*** Opening Information given ***

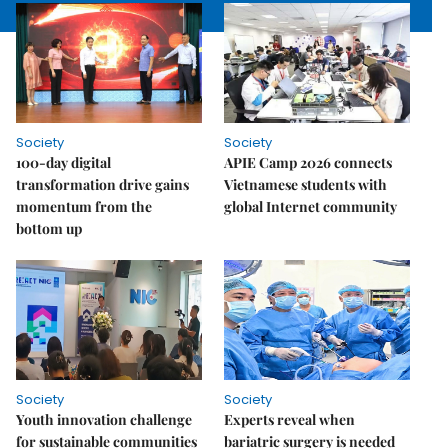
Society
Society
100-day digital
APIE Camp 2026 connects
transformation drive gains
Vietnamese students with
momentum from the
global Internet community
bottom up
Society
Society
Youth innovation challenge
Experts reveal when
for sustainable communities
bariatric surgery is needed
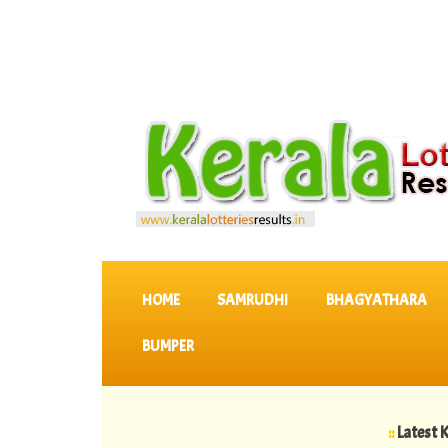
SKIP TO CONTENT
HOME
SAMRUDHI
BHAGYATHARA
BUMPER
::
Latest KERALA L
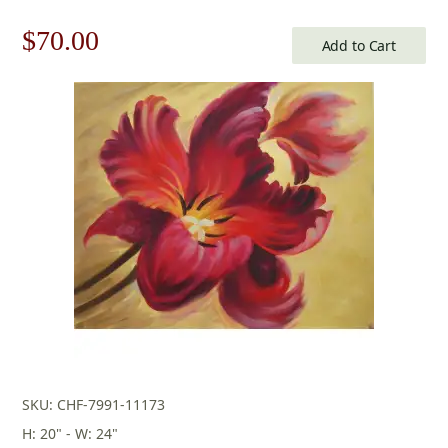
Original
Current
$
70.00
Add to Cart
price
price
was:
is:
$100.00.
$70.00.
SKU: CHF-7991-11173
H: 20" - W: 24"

*** Closing Information given ***

What needs to be done: What you return should be the whole listing, word for word, without its pictures.

Result:
Society
Society
100-day digital
APIE Camp 2026 connects
transformation drive gains
Vietnamese students with
momentum from the
global Internet community
bottom up
Society
Society
Youth innovation challenge
Experts reveal when
for sustainable communities
bariatric surgery is needed
SKIP TO CONTENT
HOME
SAMRUDHI
BHAGYATHARA
BUMPER
::
Latest KERALA L
Original
Current
$
70.00
Add to Cart
price
price
was:
is:
$100.00.
$70.00.
SKU: CHF-7991-11173
H: 20" - W: 24"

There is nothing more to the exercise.